## WHAT THIS TASK INVOLVES
Taking the line that contains "VERANSTALTER" as the first and the final line of the records as the last, write out every line between them exactly, ends included, and nothing else.

## MATERIAL PROVIDED

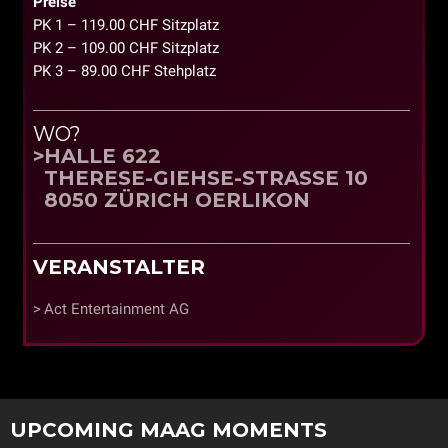
Preise
PK 1 – 119.00 CHF Sitzplatz
PK 2 – 109.00 CHF Sitzplatz
PK 3 – 89.00 CHF Stehplatz
WO?
HALLE 622
THERESE-GIEHSE-STRASSE 10
8050 ZÜRICH OERLIKON
VERANSTALTER
Act Entertainment AG
UPCOMING MAAG MOMENTS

## EXERCISE OUTPUT
VERANSTALTER
Act Entertainment AG
UPCOMING MAAG MOMENTS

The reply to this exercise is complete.